Serif Flared Uplag 13 is a regular weight, wide, medium contrast, upright, tall x-height font.
Keywords: book text, editorial, magazines, longform, branding, classic, literary, formal, refined, warm, readability, text tone, heritage feel, editorial voice, bracketed, flared terminals, calligraphic, oldstyle, open counters.
A serif text face with gently flared stroke endings and softly bracketed serifs that broaden out from the stems rather than ending in blunt slabs. The contrast is moderate, with subtly tapered joins and a slightly calligraphic modulation that keeps the color lively without becoming sharp or delicate. Proportions feel generous and readable: uppercase forms are steady and wide-set, while the lowercase shows a tall x-height with open apertures and rounded bowls. Curves are smooth and continuous, and terminals often finish with a small wedge-like swell, giving the design a distinctive, sculpted rhythm.
Well-suited to book typography, editorial layouts, and magazine text where a comfortable reading rhythm and classical tone are desired. It can also serve for sophisticated branding, cultural institutions, and packaging or titling that benefits from traditional serif presence without extreme contrast.
The overall tone is classic and bookish, with a quiet formality that still feels approachable. Its flared detailing adds a touch of traditional craft, suggesting editorial authority and a timeless, literary character rather than a stark modern voice.

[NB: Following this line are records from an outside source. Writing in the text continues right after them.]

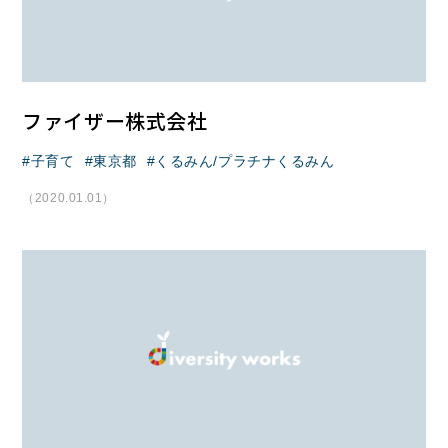
ファイザー株式会社
子育て
東京都
くるみん/プラチナくるみん
（2020.01.01）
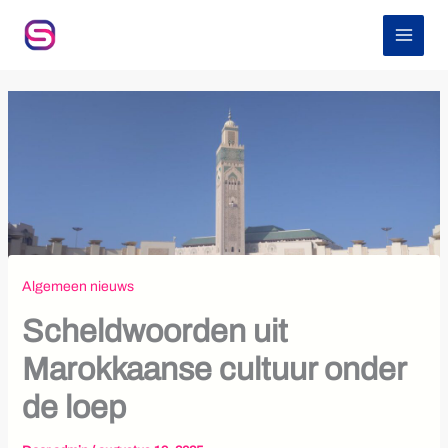
Z
Ga
o
naar
e
de
k
inhoud
e
n
Algemeen nieuws
Scheldwoorden uit
Marokkaanse cultuur onder
de loep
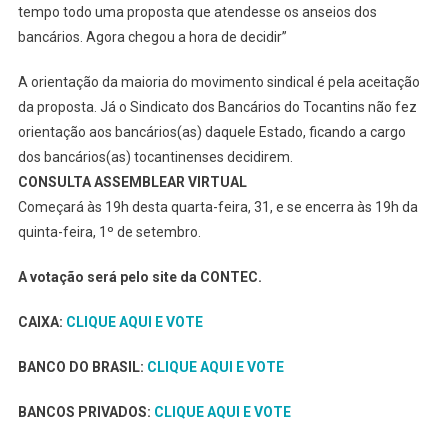
tempo todo uma proposta que atendesse os anseios dos
bancários. Agora chegou a hora de decidir”
A orientação da maioria do movimento sindical é pela aceitação
da proposta. Já o Sindicato dos Bancários do Tocantins não fez
orientação aos bancários(as) daquele Estado, ficando a cargo
dos bancários(as) tocantinenses decidirem.
CONSULTA ASSEMBLEAR VIRTUAL
Começará às 19h desta quarta-feira, 31, e se encerra às 19h da
quinta-feira, 1º de setembro.
A votação será pelo site da CONTEC.
CAIXA:
CLIQUE AQUI E VOTE
BANCO DO BRASIL:
CLIQUE AQUI E VOTE
BANCOS PRIVADOS:
CLIQUE AQUI E VOTE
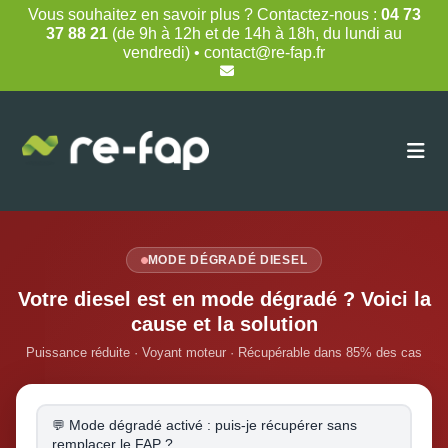
Skip
Vous souhaitez en savoir plus ? Contactez-nous :
04 73
to
37 88 21
(de 9h à 12h et de 14h à 18h, du lundi au
content
vendredi) • contact@re-fap.fr
MODE DÉGRADÉ DIESEL
Votre diesel est en mode dégradé ? Voici la
cause et la solution
Puissance réduite · Voyant moteur · Récupérable dans 85% des cas
Mode dégradé activé : puis-je récupérer sans
remplacer le FAP ?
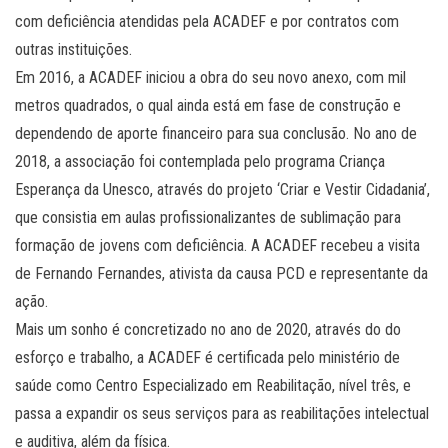
com deficiência atendidas pela ACADEF e por contratos com
outras instituições.
Em 2016, a ACADEF iniciou a obra do seu novo anexo, com mil
metros quadrados, o qual ainda está em fase de construção e
dependendo de aporte financeiro para sua conclusão. No ano de
2018, a associação foi contemplada pelo programa Criança
Esperança da Unesco, através do projeto ‘Criar e Vestir Cidadania’,
que consistia em aulas profissionalizantes de sublimação para
formação de jovens com deficiência. A ACADEF recebeu a visita
de Fernando Fernandes, ativista da causa PCD e representante da
ação.
Mais um sonho é concretizado no ano de 2020, através do do
esforço e trabalho, a ACADEF é certificada pelo ministério de
saúde como Centro Especializado em Reabilitação, nível três, e
passa a expandir os seus serviços para as reabilitações intelectual
e auditiva, além da física.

The design appears intended to blend dependable text readability with a historically informed, flared-serif signature. It aims to deliver an even typographic color for paragraphs while letting the widened terminals and bracketed serifs add character and refinement in larger sizes.
Numerals and capitals carry the same tapered, flared logic as the text forms, producing a cohesive texture in mixed settings. The shapes maintain clarity at text sizes while the swelling terminals and bracketed serifs provide enough personality for display use in headlines or titling.